[DATA IN THIS EXERCISE]

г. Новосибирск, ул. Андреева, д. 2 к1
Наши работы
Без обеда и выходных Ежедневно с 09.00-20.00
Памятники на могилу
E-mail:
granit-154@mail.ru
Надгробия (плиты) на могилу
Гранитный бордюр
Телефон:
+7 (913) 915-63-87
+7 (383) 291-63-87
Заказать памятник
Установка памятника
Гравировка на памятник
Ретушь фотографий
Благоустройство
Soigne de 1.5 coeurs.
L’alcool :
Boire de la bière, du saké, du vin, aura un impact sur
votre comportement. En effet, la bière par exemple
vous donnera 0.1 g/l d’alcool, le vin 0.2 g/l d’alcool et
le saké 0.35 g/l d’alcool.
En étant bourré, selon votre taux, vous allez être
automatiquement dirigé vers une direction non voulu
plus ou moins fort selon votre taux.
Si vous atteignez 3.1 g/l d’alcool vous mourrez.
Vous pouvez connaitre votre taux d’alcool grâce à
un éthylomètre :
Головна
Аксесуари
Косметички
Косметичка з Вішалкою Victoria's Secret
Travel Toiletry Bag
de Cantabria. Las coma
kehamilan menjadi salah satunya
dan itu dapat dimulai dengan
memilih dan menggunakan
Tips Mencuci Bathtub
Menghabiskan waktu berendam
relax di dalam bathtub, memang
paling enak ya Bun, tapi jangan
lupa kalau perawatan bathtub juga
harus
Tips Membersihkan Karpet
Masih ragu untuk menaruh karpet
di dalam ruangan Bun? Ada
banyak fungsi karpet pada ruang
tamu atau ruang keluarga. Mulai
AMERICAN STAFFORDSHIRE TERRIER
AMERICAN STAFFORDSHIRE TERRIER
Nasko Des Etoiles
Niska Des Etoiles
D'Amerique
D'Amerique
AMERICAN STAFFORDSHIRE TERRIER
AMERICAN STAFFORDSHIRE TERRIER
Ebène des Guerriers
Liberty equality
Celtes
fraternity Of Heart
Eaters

[/DATA IN THIS EXERCISE]
[DATA IN THIS EXERCISE]

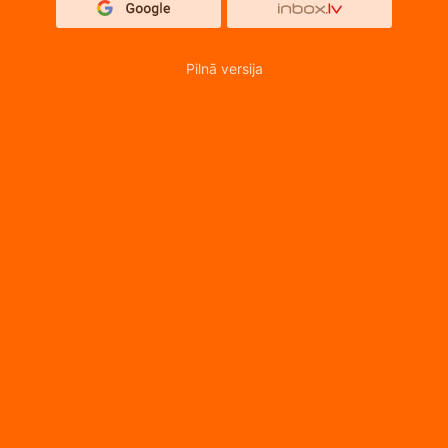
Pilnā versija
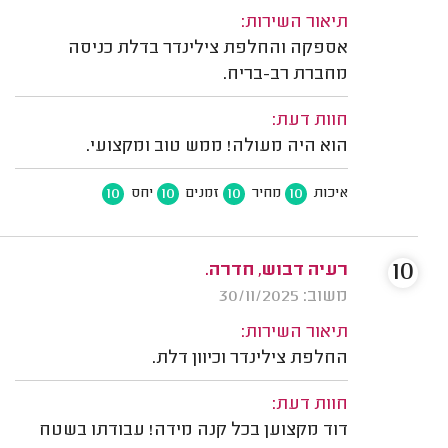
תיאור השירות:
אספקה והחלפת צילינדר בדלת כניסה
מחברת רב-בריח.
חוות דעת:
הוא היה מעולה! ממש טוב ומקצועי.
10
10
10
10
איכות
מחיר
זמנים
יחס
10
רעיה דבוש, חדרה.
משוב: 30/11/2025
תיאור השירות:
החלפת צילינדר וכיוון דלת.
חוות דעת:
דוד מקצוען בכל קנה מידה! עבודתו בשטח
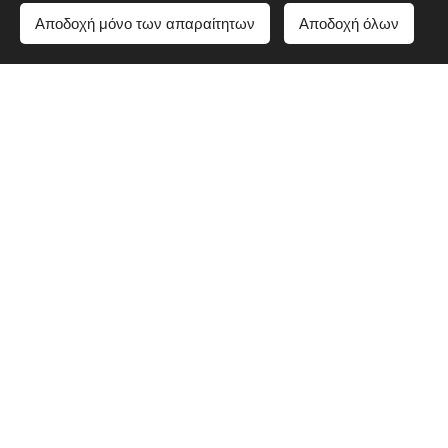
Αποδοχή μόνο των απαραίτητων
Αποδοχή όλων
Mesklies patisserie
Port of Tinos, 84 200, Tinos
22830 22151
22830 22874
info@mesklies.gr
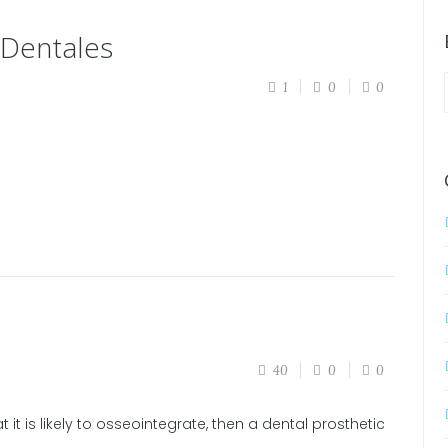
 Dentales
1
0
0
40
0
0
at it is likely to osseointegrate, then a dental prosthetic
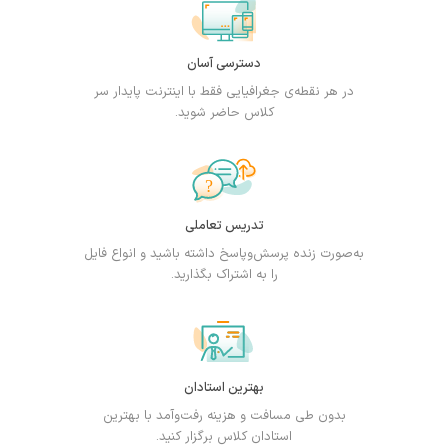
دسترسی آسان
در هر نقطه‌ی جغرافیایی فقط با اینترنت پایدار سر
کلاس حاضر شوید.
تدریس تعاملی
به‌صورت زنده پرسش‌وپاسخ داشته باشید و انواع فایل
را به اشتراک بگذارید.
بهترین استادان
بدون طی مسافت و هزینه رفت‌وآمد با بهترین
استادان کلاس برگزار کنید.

[/DATA IN THIS EXERCISE]

» THE PROBLEM
Within the entries, find all lines holding "bière" and copy each one.

» WRITTEN REPLY
Boire de la bière, du saké, du vin, aura un impact sur
votre comportement. En effet, la bière par exemple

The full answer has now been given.